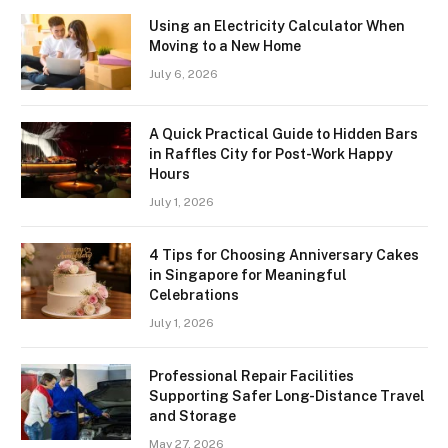
Using an Electricity Calculator When
Moving to a New Home
July 6, 2026
A Quick Practical Guide to Hidden Bars
in Raffles City for Post-Work Happy
Hours
July 1, 2026
4 Tips for Choosing Anniversary Cakes
in Singapore for Meaningful
Celebrations
July 1, 2026
Professional Repair Facilities
Supporting Safer Long-Distance Travel
and Storage
May 27, 2026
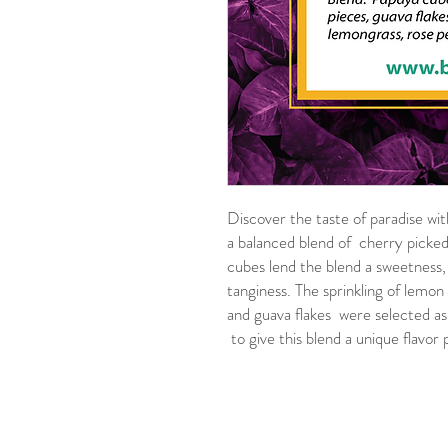
Discover the taste of paradise with
a balanced blend of cherry picked
cubes lend the blend a sweetness,
tanginess. The sprinkling of lemon
and guava flakes were selected as
to give this blend a unique flavor p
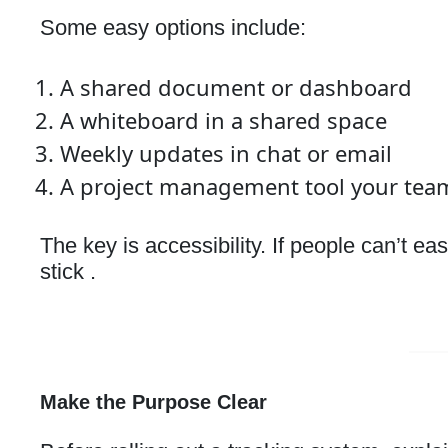
Some easy options include:
A shared document or dashboard
A whiteboard in a shared space
Weekly updates in chat or email
A project management tool your tea
The key is accessibility. If people can’t e
stick .
Make the Purpose Clear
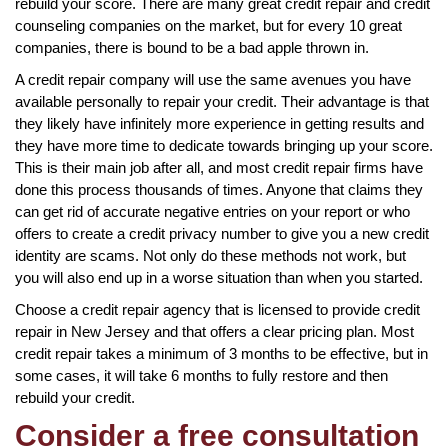
rebuild your score. There are many great credit repair and credit
counseling companies on the market, but for every 10 great
companies, there is bound to be a bad apple thrown in.
A credit repair company will use the same avenues you have
available personally to repair your credit. Their advantage is that
they likely have infinitely more experience in getting results and
they have more time to dedicate towards bringing up your score.
This is their main job after all, and most credit repair firms have
done this process thousands of times. Anyone that claims they
can get rid of accurate negative entries on your report or who
offers to create a credit privacy number to give you a new credit
identity are scams. Not only do these methods not work, but
you will also end up in a worse situation than when you started.
Choose a credit repair agency that is licensed to provide credit
repair in New Jersey and that offers a clear pricing plan. Most
credit repair takes a minimum of 3 months to be effective, but in
some cases, it will take 6 months to fully restore and then
rebuild your credit.
Consider a free consultation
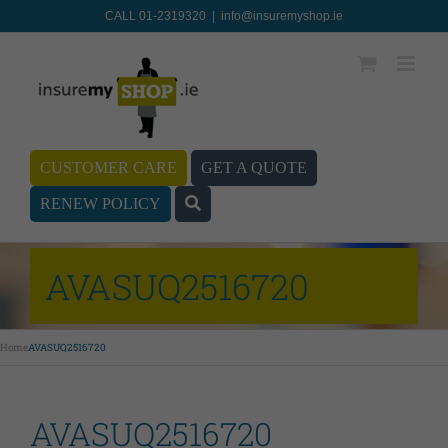
CALL 01-2319320
|
info@insuremyshop.ie
CUSTOMER CARE
GET A QUOTE
RENEW POLICY
AVASUQ2516720
Home
AVASUQ2516720
AVASUQ2516720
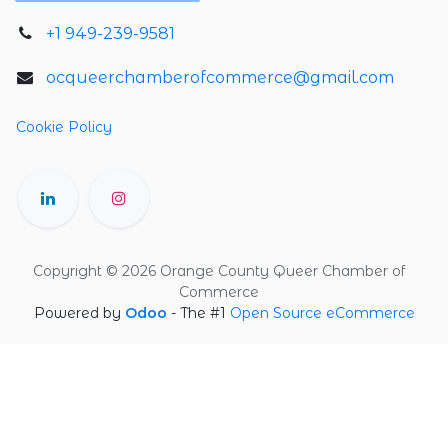
+1 949-239-9581
ocqueerchamberofcommerce@gmail.com
Cookie Policy
Copyright © 2026 Orange County Queer Chamber of
Commerce
Powered by
Odoo
- The #1
Open Source eCommerce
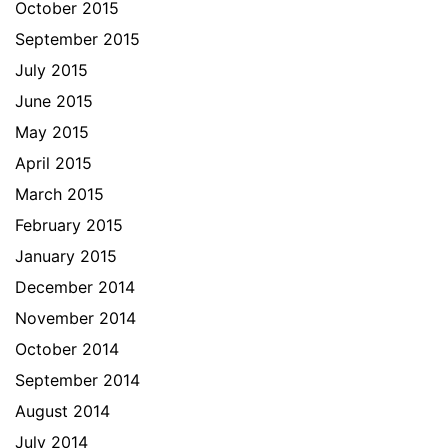
October 2015
September 2015
July 2015
June 2015
May 2015
April 2015
March 2015
February 2015
January 2015
December 2014
November 2014
October 2014
September 2014
August 2014
July 2014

··········

### Task description
Each line with the word "months" in the records above belongs in the result; copy all of them.

### Response area
credit repair takes a minimum of 3 months to be effective, but in
some cases, it will take 6 months to fully restore and then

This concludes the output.